# Recommender with Graphlab Create 

## 0. Registier, install and launch

* Register account with [Graphlab](https://turi.com/)
* Follow instructions in the email you received to install Graphlab Create
* Launch Graphlab Create

In [1]:
import numpy as np
import graphlab;
import pandas as pd
import matplotlib.pyplot as plt

## 1. Load your data in Dato's SFrame type.

In [2]:
df = pd.read_table('data/u.data',
                   names=["user", "movie", "rating", "timestamp"])
sf = graphlab.SFrame(df[['user', 'movie', 'rating']])

This non-commercial license of GraphLab Create for academic use is assigned to yihaoson@usc.edu and will expire on June 29, 2018.


[INFO] graphlab.cython.cy_server: GraphLab Create v2.1 started.
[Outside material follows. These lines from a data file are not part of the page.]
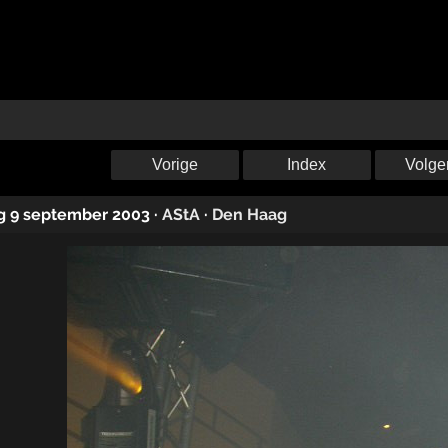
Vorige
Index
Volge
g 9 september 2003
·
AStA
·
Den Haag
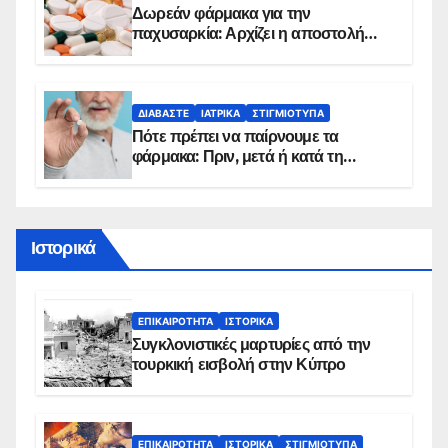
Δωρεάν φάρμακα για την
παχυσαρκία: Αρχίζει η αποστολή
sms για τους δικαιούχους – Οι
προϋποθέσεις ένταξης στο
πρόγραμμα
ΔΙΑΒΆΣΤΕ
ΙΑΤΡΙΚΆ
ΣΤΙΓΜΙΌΤΥΠΑ
Πότε πρέπει να παίρνουμε τα
φάρμακα: Πριν, μετά ή κατά τη
διάρκεια του φαγητού;
Ιστορικά
ΕΠΙΚΑΙΡΌΤΗΤΑ
ΙΣΤΟΡΙΚΆ
Συγκλονιστικές μαρτυρίες από την
τουρκική εισβολή στην Κύπρο
ΕΠΙΚΑΙΡΌΤΗΤΑ
ΙΣΤΟΡΙΚΆ
ΣΤΙΓΜΙΌΤΥΠΑ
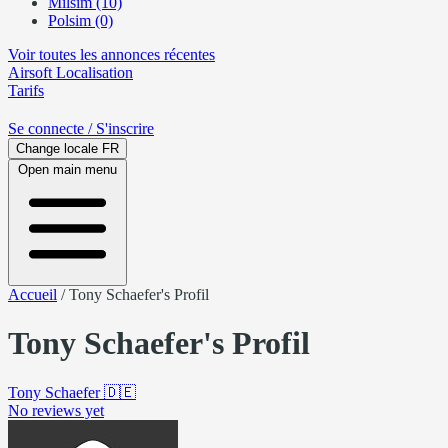
Milsim (10)
Polsim (0)
Voir toutes les annonces récentes
Airsoft
Localisation
Tarifs
Se connecte
/ S'inscrire
Change locale
FR
Open main menu
Accueil
/
Tony Schaefer's Profil
Tony Schaefer's Profil
Tony Schaefer
🇩🇪
No reviews yet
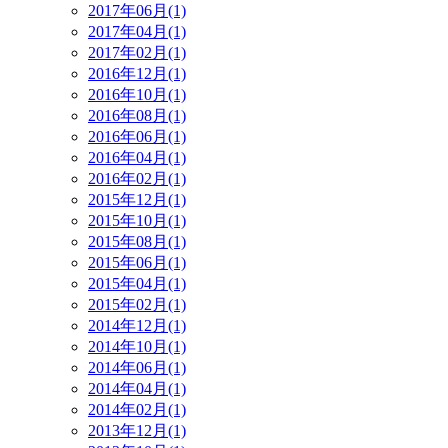
2017年06月(1)
2017年04月(1)
2017年02月(1)
2016年12月(1)
2016年10月(1)
2016年08月(1)
2016年06月(1)
2016年04月(1)
2016年02月(1)
2015年12月(1)
2015年10月(1)
2015年08月(1)
2015年06月(1)
2015年04月(1)
2015年02月(1)
2014年12月(1)
2014年10月(1)
2014年06月(1)
2014年04月(1)
2014年02月(1)
2013年12月(1)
Logging: C:\Users\songy\AppData\Local\Temp\graphlab_server_1498840243.log.0


In [3]:
sf.head(3)

user,movie,rating
196,242,3
186,302,3
22,377,1


## 2.Create a matrix factorization model.



In [4]:
rec = graphlab.recommender.factorization_recommender.create(
            sf,
            user_id='user',
            item_id='movie',
            target='rating',
            solver='als',
            side_data_factorization=False)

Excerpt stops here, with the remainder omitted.